Nurse practitioners can prescribe medication and treat illnesses, but they don’t receive the same kind of medical training that doctors do. Under California law, nurse practitioners must operate under a physician’s supervision.
Thompson cited hot weather and lower earnings in the Valley as some of the reasons it’s hard to attract doctors.
There may also be financial disincentives.
The large number of patients ensured by Medi-Cal in rural areas – the state’s health insurance program for the poor – causes doctors in those communities to receive lower pay when treating those patients, according to Molly Weedn, spokeswoman for the California Medical Association.
She said the Medi-Cal reimbursement rate to doctors for services rendered averages $16 per patient per visit.
According to Thompson, many physicians won’t take Medi-Cal patients.
As a result, the increased numbers of California residents enrolled in Medi-Cal through the Affordable Care Act are still crashing emergency rooms.
The Association is pushing for a measure to appear on the ballot in November that would raise the tobacco tax to increase Medi-Cal funding.
But even if reimbursement rates improve, there’s still the physician shortage problem to deal with.
According to Ken Zelsdorf, Thompson’s husband and a nurse practitioner in Hanford, new patients often have to wait weeks to see a doctor in the area.
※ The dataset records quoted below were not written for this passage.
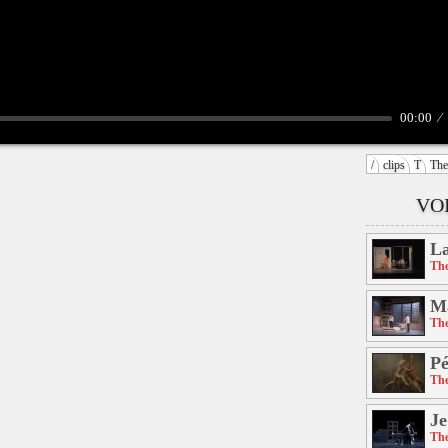
00:00
/
clips
T
The
VOI
La
The
Ma
The
Pé
The
Je
The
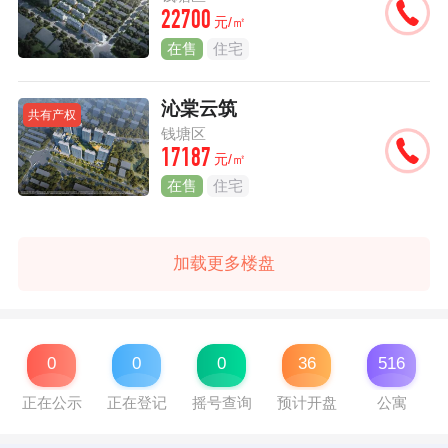
22700
元/㎡
在售
住宅
沁棠云筑
共有产权
钱塘区
17187
元/㎡
在售
住宅
加载更多楼盘
0
0
0
36
516
正在公示
正在登记
摇号查询
预计开盘
公寓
Zelsdorf, who is the vice-president of Contemporary Family Practice, a new primary care provider in Hanford, believes that giving nurse practitioners the ability to operate more on their own would help lessen the primary care shortage. Zelsdorf said that even though all the direct patient care at Contemporary Family Practice will be provided by nurse practitioners, California law requires that a physician oversee the operation.
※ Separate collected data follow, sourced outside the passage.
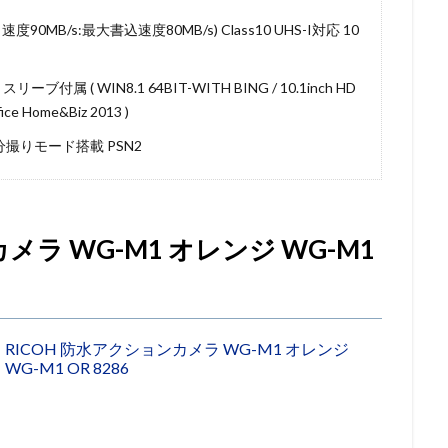
度90MB/s:最大書込速度80MB/s) Class10 UHS-I対応 10
ーブ付属 ( WIN8.1 64BIT-WITH BING / 10.1inch HD
fice Home&Biz 2013 )
 自分撮りモード搭載 PSN2
メラ WG-M1 オレンジ WG-M1
RICOH 防水アクションカメ
ラ WG-M1 オレンジ
WG-M1 OR 8286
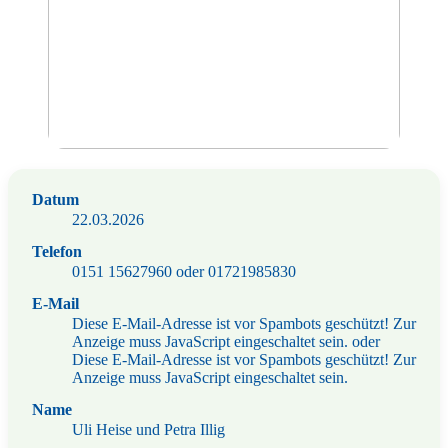
Datum
22.03.2026
Telefon
0151 15627960 oder 01721985830
E-Mail
Diese E-Mail-Adresse ist vor Spambots geschützt! Zur
Anzeige muss JavaScript eingeschaltet sein.
oder
Diese E-Mail-Adresse ist vor Spambots geschützt! Zur
Anzeige muss JavaScript eingeschaltet sein.
Name
Uli Heise und Petra Illig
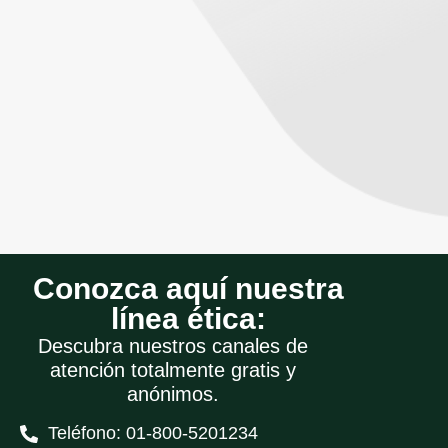
Conozca aquí nuestra
línea ética:
Descubra nuestros canales de
atención totalmente gratis y
anónimos.
Teléfono: 01-800-5201234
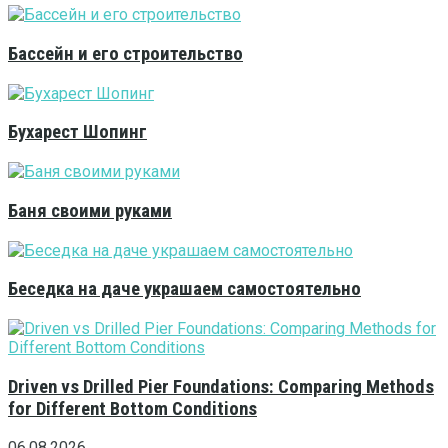
Бассейн и его строительство
Бухарест Шопинг
Баня своими руками
Беседка на даче украшаем самостоятельно
Driven vs Drilled Pier Foundations: Comparing Methods
for Different Bottom Conditions
06.08.2026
According to Thompson, 20 U.S. states give nurse practitioners the ability to practice on their own.
“There are just more patients than [Hanford] can handle,” Zelsdorf said. “They need another place to go. The access is just kind of limited here.”
SB 323, a bill that would give nurse practitioners more latitude to practice independently, cleared the Senate last year but failed to get out of committee in the Assembly.
The bill was opposed by the California Medical Association, which argued that it would compromise patient safety.
“This legislation would have only put Californians at risk,” said Association President Luther Cobb in a written statement.
Weedn said the Association advocates not only for more doctors in the state, but also for more integration of care, including more efficient use of nurse practitioners under a doctor’s supervision. She said the organization is working to get more residency programs established in the state.
She said that many medical school graduates from California do their residency requirement out-of-state and end up staying there once they establish their own practices.
Thompson and Zelsdorf argue that nurse practitioners are well-positioned to provide care.
Thompson said that nurse practitioners in the Valley are mostly home-grown, meaning they became registered nurses while living in the Valley and chose to stay after receiving the master’s degree required to become a nurse practitioner.
“Nurse practitioners have been taught to do the education, to do promotion, to do prevention,” she said. “I think that’s a plus.”